#### ASSIGNMENT:
Return the entries in full, exactly as they were written.

#### LISTED RECORDS:

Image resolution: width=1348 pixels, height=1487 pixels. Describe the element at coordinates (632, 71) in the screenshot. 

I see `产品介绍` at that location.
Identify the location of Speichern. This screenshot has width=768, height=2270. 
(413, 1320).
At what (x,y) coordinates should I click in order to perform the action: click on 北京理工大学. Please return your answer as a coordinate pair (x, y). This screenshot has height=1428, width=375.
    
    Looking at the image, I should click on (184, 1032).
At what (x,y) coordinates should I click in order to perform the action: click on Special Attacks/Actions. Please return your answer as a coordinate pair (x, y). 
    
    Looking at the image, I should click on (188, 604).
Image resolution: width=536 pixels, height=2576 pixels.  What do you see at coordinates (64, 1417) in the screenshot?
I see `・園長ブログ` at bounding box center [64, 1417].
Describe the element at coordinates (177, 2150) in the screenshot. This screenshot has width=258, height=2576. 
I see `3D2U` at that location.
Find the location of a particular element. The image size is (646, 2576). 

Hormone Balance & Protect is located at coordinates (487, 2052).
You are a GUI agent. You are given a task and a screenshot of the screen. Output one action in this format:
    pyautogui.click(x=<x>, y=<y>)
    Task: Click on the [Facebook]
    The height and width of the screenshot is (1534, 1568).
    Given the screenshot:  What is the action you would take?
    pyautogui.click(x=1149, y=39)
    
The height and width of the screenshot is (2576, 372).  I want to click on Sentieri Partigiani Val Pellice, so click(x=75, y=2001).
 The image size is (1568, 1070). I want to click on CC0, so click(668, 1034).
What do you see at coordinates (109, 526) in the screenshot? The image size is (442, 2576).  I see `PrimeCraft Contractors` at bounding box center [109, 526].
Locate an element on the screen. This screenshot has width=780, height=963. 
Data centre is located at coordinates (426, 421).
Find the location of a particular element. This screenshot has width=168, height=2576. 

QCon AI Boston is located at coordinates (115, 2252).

#### WORKED SOLUTION:
Image resolution: width=1348 pixels, height=1487 pixels. Describe the element at coordinates (632, 71) in the screenshot. 

I see `产品介绍` at that location.
Identify the location of Speichern. This screenshot has width=768, height=2270. 
(413, 1320).
At what (x,y) coordinates should I click in order to perform the action: click on 北京理工大学. Please return your answer as a coordinate pair (x, y). This screenshot has height=1428, width=375.
    
    Looking at the image, I should click on (184, 1032).
At what (x,y) coordinates should I click in order to perform the action: click on Special Attacks/Actions. Please return your answer as a coordinate pair (x, y). 
    
    Looking at the image, I should click on (188, 604).
Image resolution: width=536 pixels, height=2576 pixels.  What do you see at coordinates (64, 1417) in the screenshot?
I see `・園長ブログ` at bounding box center [64, 1417].
Describe the element at coordinates (177, 2150) in the screenshot. This screenshot has width=258, height=2576. 
I see `3D2U` at that location.
Find the location of a particular element. The image size is (646, 2576). 

Hormone Balance & Protect is located at coordinates (487, 2052).
You are a GUI agent. You are given a task and a screenshot of the screen. Output one action in this format:
    pyautogui.click(x=<x>, y=<y>)
    Task: Click on the [Facebook]
    The height and width of the screenshot is (1534, 1568).
    Given the screenshot:  What is the action you would take?
    pyautogui.click(x=1149, y=39)
    
The height and width of the screenshot is (2576, 372).  I want to click on Sentieri Partigiani Val Pellice, so click(x=75, y=2001).
 The image size is (1568, 1070). I want to click on CC0, so click(668, 1034).
What do you see at coordinates (109, 526) in the screenshot? The image size is (442, 2576).  I see `PrimeCraft Contractors` at bounding box center [109, 526].
Locate an element on the screen. This screenshot has width=780, height=963. 
Data centre is located at coordinates (426, 421).
Find the location of a particular element. This screenshot has width=168, height=2576. 

QCon AI Boston is located at coordinates (115, 2252).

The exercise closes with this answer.